··· EXCERPTED RECORDS

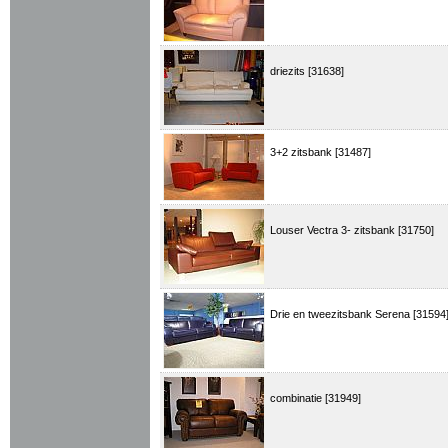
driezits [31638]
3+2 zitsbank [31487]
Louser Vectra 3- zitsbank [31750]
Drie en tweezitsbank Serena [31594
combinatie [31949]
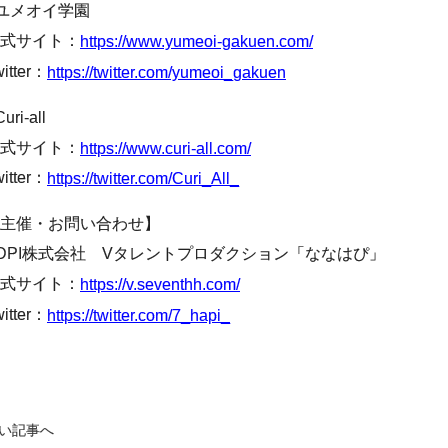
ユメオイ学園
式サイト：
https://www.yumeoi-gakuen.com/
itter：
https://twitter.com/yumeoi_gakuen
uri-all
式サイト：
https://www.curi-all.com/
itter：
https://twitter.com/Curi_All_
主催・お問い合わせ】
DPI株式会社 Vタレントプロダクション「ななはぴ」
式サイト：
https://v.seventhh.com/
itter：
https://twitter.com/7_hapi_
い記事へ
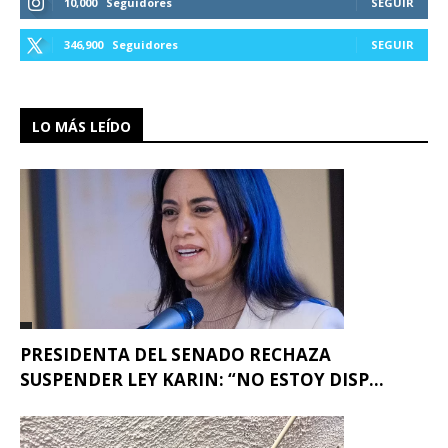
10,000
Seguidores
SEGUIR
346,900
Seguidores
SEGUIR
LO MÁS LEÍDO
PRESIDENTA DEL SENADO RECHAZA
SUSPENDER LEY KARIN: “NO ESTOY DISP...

······
··· EXCERPTED RECORDS

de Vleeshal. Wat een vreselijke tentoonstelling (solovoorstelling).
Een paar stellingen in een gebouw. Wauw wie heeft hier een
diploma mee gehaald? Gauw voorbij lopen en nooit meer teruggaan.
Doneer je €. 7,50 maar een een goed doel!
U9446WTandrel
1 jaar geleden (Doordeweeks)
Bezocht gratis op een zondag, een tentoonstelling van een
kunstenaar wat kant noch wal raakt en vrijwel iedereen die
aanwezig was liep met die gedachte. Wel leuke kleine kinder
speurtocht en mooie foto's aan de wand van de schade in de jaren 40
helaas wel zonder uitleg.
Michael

······

WHAT YOU SHOULD DO =
In the records above, locate each line with the word "twitter". Copy all such lines.

REPLY =
https://twitter.com/yumeoi_gakuen
https://twitter.com/Curi_All_
https://twitter.com/7_hapi_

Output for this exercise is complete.